Bisogna ancora capire cosa s’intende per animali di prima classe. Dal punto di vista dell’allevamento si può dire che si tratta di animali di cui è possibile, per selezione, migliorare le qualità e ridurre i difetti. È evidente che un difetto fissato, determinato da una o più coppie di geni allo stato omozigote, non può essere eliminato che a prezzo di una selezione accanita.

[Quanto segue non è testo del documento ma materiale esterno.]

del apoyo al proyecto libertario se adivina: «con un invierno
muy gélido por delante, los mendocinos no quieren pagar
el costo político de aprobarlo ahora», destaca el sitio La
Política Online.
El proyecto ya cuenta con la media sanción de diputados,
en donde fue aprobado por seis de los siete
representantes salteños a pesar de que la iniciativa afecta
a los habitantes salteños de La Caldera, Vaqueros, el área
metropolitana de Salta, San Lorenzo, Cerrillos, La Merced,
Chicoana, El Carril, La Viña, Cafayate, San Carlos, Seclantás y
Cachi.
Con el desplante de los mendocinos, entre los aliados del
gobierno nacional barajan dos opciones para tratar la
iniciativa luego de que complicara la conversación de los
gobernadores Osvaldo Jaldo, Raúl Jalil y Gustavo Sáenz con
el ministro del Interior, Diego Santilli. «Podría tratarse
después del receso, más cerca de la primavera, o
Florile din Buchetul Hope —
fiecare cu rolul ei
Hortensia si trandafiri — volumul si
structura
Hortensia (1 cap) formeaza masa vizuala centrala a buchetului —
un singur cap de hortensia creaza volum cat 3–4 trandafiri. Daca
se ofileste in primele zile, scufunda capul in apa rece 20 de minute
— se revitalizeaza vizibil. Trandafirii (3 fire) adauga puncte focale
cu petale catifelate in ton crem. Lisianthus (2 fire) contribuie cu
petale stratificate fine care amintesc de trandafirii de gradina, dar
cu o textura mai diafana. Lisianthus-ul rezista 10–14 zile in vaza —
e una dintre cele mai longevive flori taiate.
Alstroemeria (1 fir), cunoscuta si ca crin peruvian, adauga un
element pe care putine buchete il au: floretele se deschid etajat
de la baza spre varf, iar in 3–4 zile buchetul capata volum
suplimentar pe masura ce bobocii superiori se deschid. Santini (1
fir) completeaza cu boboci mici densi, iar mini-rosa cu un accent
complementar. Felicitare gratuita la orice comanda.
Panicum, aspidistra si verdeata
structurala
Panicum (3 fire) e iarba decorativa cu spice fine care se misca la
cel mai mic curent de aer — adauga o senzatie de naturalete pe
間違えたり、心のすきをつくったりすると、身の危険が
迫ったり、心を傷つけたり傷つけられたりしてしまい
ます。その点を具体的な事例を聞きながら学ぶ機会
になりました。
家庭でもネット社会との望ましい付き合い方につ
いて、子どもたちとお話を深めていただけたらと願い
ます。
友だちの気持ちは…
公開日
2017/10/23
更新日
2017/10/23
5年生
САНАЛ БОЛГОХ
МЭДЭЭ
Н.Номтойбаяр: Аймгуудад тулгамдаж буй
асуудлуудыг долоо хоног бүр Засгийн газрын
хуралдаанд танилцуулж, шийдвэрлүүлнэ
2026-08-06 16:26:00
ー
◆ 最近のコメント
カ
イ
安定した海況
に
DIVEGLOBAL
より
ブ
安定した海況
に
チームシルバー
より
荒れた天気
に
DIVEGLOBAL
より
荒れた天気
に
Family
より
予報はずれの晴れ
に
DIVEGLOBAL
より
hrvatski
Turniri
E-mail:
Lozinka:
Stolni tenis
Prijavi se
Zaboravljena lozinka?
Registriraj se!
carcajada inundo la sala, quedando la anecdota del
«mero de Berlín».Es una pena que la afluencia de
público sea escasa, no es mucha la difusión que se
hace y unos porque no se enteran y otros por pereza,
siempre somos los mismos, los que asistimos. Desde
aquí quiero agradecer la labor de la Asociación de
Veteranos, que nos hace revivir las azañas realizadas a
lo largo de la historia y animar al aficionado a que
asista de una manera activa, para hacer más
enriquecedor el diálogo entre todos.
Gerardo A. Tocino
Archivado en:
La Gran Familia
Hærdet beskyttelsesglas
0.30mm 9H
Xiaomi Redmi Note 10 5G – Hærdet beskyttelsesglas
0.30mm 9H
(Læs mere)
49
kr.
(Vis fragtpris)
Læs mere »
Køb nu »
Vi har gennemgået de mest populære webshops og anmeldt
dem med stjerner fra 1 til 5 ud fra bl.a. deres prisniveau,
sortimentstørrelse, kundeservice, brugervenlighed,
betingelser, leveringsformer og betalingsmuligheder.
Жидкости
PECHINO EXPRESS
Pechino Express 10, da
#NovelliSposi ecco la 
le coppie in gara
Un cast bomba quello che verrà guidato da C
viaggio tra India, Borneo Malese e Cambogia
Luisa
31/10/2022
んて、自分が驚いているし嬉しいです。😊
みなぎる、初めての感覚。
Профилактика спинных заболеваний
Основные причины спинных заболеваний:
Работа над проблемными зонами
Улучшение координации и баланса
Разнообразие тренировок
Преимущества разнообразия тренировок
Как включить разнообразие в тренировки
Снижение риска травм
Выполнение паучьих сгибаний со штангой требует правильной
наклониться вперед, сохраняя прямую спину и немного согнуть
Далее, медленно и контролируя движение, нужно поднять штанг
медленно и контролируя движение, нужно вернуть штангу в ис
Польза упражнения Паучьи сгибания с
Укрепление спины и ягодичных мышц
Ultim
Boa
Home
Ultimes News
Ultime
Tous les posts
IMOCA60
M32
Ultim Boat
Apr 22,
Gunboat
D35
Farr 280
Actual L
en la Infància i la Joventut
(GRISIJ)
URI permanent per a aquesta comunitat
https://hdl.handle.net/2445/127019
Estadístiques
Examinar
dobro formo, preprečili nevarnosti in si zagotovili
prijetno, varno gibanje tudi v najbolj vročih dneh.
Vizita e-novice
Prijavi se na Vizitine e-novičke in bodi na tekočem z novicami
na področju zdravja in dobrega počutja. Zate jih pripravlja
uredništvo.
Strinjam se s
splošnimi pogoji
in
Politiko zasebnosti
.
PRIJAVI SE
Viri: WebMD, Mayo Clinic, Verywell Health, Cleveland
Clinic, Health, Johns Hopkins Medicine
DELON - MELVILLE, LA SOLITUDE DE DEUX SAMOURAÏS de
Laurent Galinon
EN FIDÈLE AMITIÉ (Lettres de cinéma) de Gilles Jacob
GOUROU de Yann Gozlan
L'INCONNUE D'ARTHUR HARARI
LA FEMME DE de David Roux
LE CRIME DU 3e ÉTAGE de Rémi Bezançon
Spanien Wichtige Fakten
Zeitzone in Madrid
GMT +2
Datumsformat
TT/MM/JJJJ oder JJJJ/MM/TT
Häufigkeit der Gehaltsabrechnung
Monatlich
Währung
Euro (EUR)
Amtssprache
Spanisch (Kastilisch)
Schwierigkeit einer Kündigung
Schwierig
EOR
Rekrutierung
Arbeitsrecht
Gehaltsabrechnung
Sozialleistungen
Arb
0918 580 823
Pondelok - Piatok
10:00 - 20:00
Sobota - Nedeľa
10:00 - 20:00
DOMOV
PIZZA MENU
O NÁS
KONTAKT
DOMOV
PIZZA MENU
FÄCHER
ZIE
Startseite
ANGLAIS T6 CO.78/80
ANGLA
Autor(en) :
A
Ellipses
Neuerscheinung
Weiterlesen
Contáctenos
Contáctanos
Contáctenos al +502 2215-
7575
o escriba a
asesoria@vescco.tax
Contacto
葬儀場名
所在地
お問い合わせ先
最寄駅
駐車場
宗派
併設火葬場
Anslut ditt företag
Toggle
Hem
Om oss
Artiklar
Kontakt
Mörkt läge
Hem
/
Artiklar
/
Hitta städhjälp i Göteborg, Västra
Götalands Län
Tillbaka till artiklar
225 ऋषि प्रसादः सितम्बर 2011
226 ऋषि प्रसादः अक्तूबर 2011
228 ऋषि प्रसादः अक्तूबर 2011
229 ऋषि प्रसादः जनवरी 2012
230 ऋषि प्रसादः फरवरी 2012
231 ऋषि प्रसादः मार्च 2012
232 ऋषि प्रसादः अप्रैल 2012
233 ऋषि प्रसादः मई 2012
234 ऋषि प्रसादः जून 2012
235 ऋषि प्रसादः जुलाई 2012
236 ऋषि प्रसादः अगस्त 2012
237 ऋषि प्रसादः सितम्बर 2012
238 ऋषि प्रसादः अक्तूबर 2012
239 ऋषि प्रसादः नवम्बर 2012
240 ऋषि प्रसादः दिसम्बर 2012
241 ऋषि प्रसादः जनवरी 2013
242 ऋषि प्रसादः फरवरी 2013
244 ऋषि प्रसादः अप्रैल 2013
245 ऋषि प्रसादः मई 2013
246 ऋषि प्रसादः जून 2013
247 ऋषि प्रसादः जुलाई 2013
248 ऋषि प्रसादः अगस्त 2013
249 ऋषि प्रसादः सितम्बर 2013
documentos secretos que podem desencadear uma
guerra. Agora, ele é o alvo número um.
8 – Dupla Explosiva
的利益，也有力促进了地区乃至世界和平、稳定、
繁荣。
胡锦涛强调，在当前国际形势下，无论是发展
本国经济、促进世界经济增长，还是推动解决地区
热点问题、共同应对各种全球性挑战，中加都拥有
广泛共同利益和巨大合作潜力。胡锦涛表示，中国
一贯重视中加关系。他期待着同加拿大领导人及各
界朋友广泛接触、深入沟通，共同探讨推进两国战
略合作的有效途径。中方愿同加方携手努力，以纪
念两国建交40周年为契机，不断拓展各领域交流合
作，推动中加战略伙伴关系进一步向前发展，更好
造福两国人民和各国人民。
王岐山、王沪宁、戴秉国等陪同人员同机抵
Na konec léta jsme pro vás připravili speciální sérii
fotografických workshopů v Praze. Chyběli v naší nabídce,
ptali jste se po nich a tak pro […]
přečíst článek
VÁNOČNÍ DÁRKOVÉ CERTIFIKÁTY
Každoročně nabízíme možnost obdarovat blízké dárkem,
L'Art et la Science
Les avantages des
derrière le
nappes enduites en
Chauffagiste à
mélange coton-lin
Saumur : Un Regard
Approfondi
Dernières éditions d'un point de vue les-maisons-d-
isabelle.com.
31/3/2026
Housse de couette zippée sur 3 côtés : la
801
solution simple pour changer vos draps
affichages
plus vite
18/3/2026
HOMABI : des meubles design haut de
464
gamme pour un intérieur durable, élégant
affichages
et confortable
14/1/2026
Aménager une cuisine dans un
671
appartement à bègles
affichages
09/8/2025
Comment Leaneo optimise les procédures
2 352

In altri termini un buon animale d’allevamento deve presentare una
certa eterogeneità genetica e tutto il lavoro di selezione consisterà nello
scartare in giusta misura, bilanciandosi equamente tra qualità e difetti. Il
talento dell’allevatore si traduce essenzialmente in questo bilanciamento.
Sfortunatamente la maggior parte degli standard lascia poco spazio a questo
principio fondamentale.
Émile Carpiaux disse:
“Gli standard non debbono essere concepiti in termini di una rigidità tale che le modificazioni e le trasformazioni inerenti a ogni essere vivente vengano vituperati. Al contrario, devono prevedere l’ideale di bellezza e d’utilità verso il quale ogni razza deve convergere, e devono essere abbastanza elastici da permetterne la realizzazione. Insomma, hanno per missione quella di indicare agli allevatori i punti importanti che bisogna migliorare e perfezionare senza sosta, conservando, ben inteso, la rusticità indispensabile, senza la quale qualunque miglioramento è vano.”
Era il 1923, e oggi non disponiamo di parole migliori.